Items listed in a dataset
.....
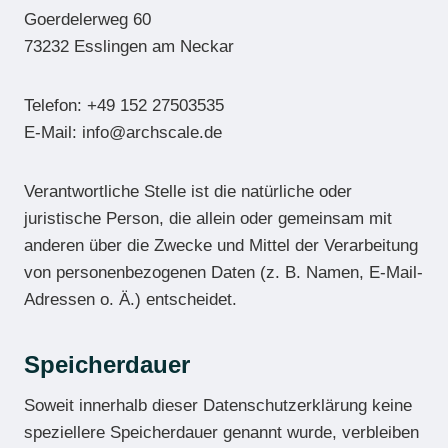
Goerdelerweg 60
73232 Esslingen am Neckar
Telefon: +49 152 27503535
E-Mail: info@archscale.de
Verantwortliche Stelle ist die natürliche oder
juristische Person, die allein oder gemeinsam mit
anderen über die Zwecke und Mittel der Verarbeitung
von personenbezogenen Daten (z. B. Namen, E-Mail-
Adressen o. Ä.) entscheidet.
Speicherdauer
Soweit innerhalb dieser Datenschutzerklärung keine
speziellere Speicherdauer genannt wurde, verbleiben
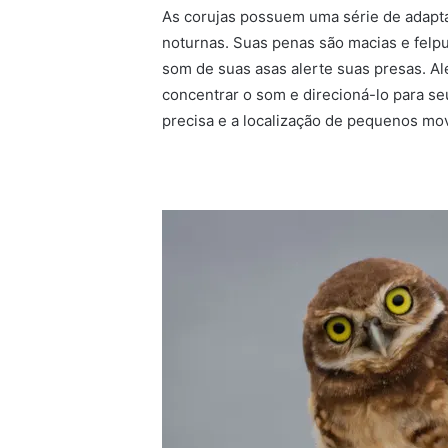
As corujas possuem uma série de adapt
noturnas. Suas penas são macias e felpu
som de suas asas alerte suas presas. Al
concentrar o som e direcioná-lo para s
precisa e a localização de pequenos mo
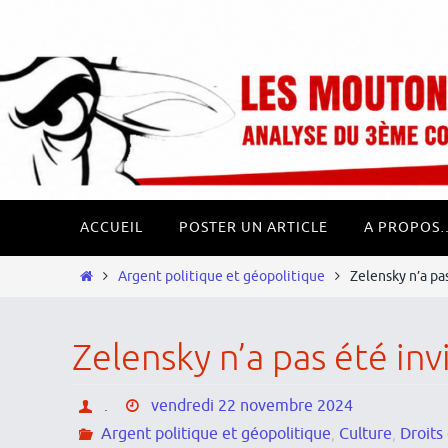
Passer
Panneau de gestion des cookies
vers
le
contenu
Passer
ACCUEIL
POSTER UN ARTICLE
A PROPOS
vers
le
Home
Argent politique et géopolitique
Zelensky n’a pa
contenu
Zelensky n’a pas été i
.
vendredi 22 novembre 2024
Argent politique et géopolitique
,
Culture
,
Droits 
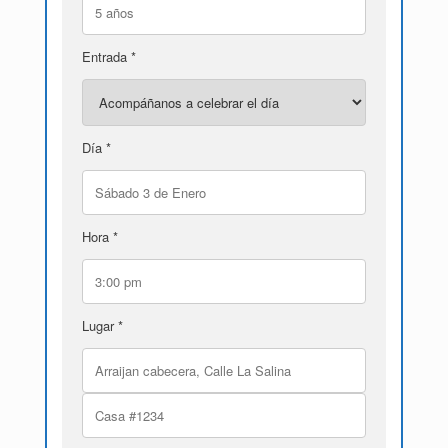
Entrada *
Día *
Hora *
Lugar *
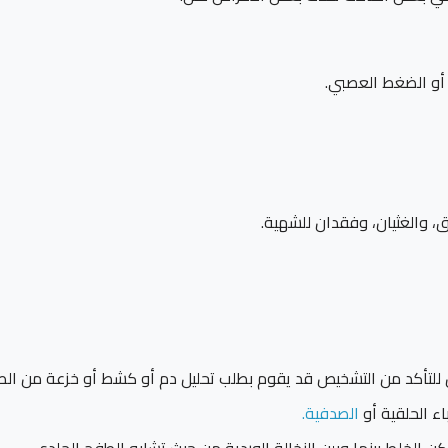
 أو الضغط العصبي.
ق، والغثيان، وفقدان للشهية.
كن للتأكد من التشخيص قد يقوم بطلب تحليل دم أو كشط أو خزعة من ال
ء الحلقية أو
الصدفية.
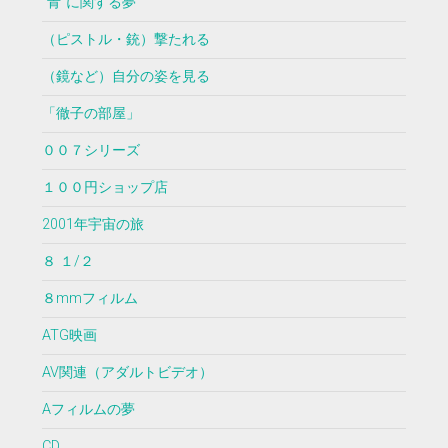
”青”に関する夢
（ピストル・銃）撃たれる
（鏡など）自分の姿を見る
「徹子の部屋」
００７シリーズ
１００円ショップ店
2001年宇宙の旅
８ １/２
８mmフィルム
ATG映画
AV関連（アダルトビデオ）
Aフィルムの夢
CD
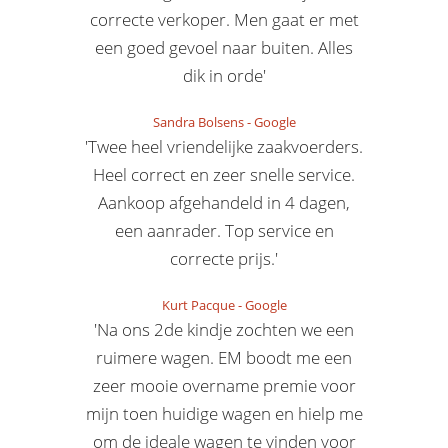
correcte verkoper. Men gaat er met
een goed gevoel naar buiten. Alles
dik in orde'
Sandra Bolsens
-
Google
'Twee heel vriendelijke zaakvoerders.
Heel correct en zeer snelle service.
Aankoop afgehandeld in 4 dagen,
een aanrader. Top service en
correcte prijs.'
Kurt Pacque
-
Google
'Na ons 2de kindje zochten we een
ruimere wagen. EM boodt me een
zeer mooie overname premie voor
mijn toen huidige wagen en hielp me
om de ideale wagen te vinden voor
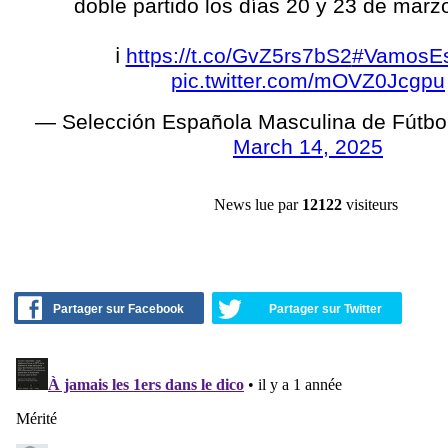
doble partido los días 20 y 23 de marz
ℹ️
https://t.co/GvZ5rs7bS2
#VamosE
pic.twitter.com/mOVZ0Jcgpu
— Selección Española Masculina de Fútbo
March 14, 2025
News lue par
12122
visiteurs
Partager sur Facebook
Partager sur Twitter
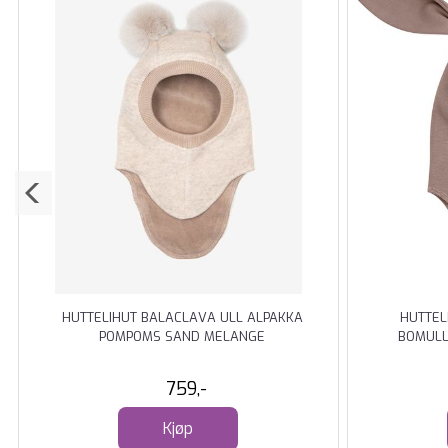
HUTTELIHUT BALACLAVA ULL ALPAKKA
HUTTEL
POMPOMS SAND MELANGE
BOMULL
759,-
Kjøp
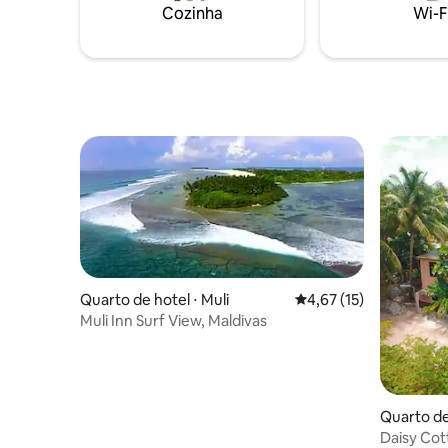
59,5 km d
**Por favor, observe $ 50 adicionais/noite
Cozinha
Wi-F
a serem pagos na chegada em impostos
locais ** 🛥🛥🛥🛥🛥🛥🛥🛥🛥🛥🛥🛥🛥🛥
🛥
Quarto de hotel ⋅ Muli
4,67 de uma avaliação 
4,67 (15)
Muli Inn Surf View, Maldivas
Quarto de
Daisy Co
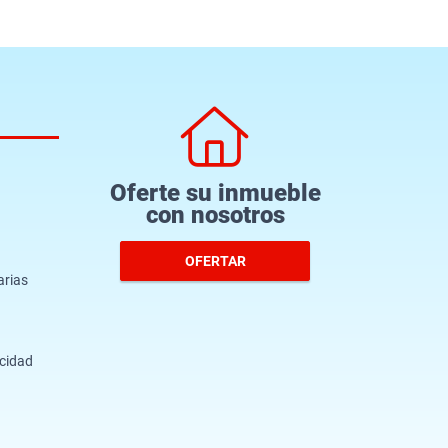
Oferte su inmueble
con nosotros
OFERTAR
arias
acidad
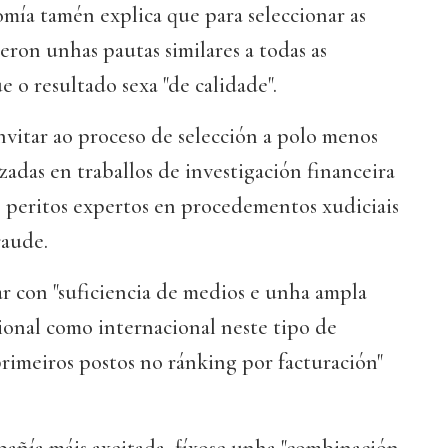
mía tamén explica que para seleccionar as
eron unhas pautas similares a todas as
 o resultado sexa "de calidade".
invitar ao proceso de selección a polo menos
zadas en traballos de investigación financeira
 peritos expertos en procedementos xudiciais
raude.
r con "suficiencia de medios e unha ampla
ional como internacional neste tipo de
 primeiros postos no ránking por facturación"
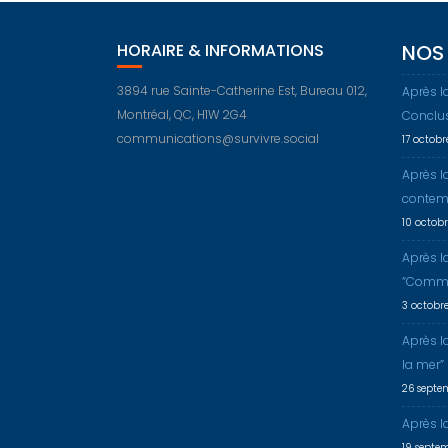
HORAIRE & INFORMATIONS
NOS 
3894 rue Sainte-Catherine Est, Bureau 012,
Après l
Montréal, QC, H1W 2G4
Conclu
communications@survivre.social
17 octob
Après l
contem
10 octob
Après l
“Comme
3 octobr
Après l
la mer”
26 septe
Après la
19 septe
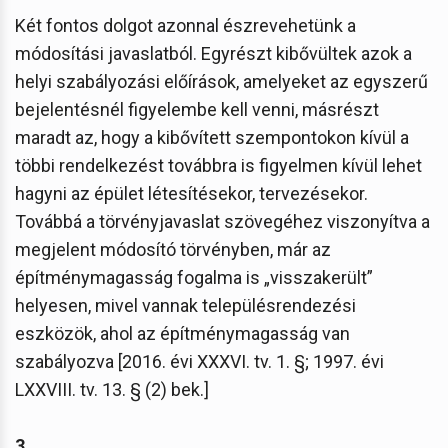
Két fontos dolgot azonnal észrevehetünk a
módosítási javaslatból. Egyrészt kibővültek azok a
helyi szabályozási előírások, amelyeket az egyszerű
bejelentésnél figyelembe kell venni, másrészt
maradt az, hogy a kibővített szempontokon kívül a
többi rendelkezést továbbra is figyelmen kívül lehet
hagyni az épület létesítésekor, tervezésekor.
Továbbá a törvényjavaslat szövegéhez viszonyítva a
megjelent módosító törvényben, már az
építménymagasság fogalma is „visszakerült”
helyesen, mivel vannak településrendezési
eszközök, ahol az építménymagasság van
szabályozva [2016. évi XXXVI. tv. 1. §; 1997. évi
LXXVIII. tv. 13. § (2) bek.]
3.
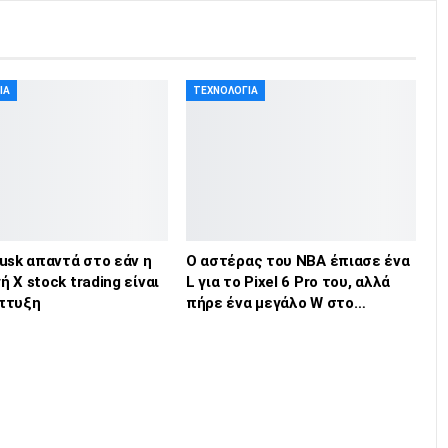
ΊΑ
ΤΕΧΝΟΛΟΓΊΑ
usk απαντά στο εάν η
Ο αστέρας του NBA έπιασε ένα
 X stock trading είναι
L για το Pixel 6 Pro του, αλλά
πτυξη
πήρε ένα μεγάλο W στο…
.....
*Exercise objective:*
An exact copy is required of the lines from the start of the records above through the line with "Soweit innerhalb dieser", and only those, without any pictures.

*Result:*
Goerdelerweg 60
73232 Esslingen am Neckar
Telefon: +49 152 27503535
E-Mail: info@archscale.de
Verantwortliche Stelle ist die natürliche oder
juristische Person, die allein oder gemeinsam mit
anderen über die Zwecke und Mittel der Verarbeitung
von personenbezogenen Daten (z. B. Namen, E-Mail-
Adressen o. Ä.) entscheidet.
Speicherdauer
Soweit innerhalb dieser Datenschutzerklärung keine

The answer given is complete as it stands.